### Material for this task

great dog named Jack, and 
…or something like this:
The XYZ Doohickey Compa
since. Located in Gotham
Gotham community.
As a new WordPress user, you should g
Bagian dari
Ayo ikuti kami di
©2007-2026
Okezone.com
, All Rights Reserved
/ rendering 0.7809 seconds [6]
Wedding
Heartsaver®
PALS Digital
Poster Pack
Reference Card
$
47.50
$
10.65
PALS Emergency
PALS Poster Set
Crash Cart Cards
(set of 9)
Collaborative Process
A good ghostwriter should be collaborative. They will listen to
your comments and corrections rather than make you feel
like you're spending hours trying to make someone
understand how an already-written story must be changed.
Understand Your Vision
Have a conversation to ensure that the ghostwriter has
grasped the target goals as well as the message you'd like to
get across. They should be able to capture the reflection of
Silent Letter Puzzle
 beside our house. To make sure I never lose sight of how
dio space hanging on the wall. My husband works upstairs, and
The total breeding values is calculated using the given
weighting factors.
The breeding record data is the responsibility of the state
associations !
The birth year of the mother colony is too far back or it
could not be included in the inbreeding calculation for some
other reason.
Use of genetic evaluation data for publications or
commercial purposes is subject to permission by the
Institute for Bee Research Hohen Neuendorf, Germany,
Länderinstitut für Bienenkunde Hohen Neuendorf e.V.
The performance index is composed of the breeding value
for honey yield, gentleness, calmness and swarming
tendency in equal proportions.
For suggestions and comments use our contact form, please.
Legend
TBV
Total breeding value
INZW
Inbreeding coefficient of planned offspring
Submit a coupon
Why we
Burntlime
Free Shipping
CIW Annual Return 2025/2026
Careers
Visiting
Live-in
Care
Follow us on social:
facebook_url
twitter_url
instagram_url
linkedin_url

######

## Task item:
Only lines that hold the string "Hohen" belong in the answer, so copy every one of them from the records.

## Your solution:
Institute for Bee Research Hohen Neuendorf, Germany,
Länderinstitut für Bienenkunde Hohen Neuendorf e.V.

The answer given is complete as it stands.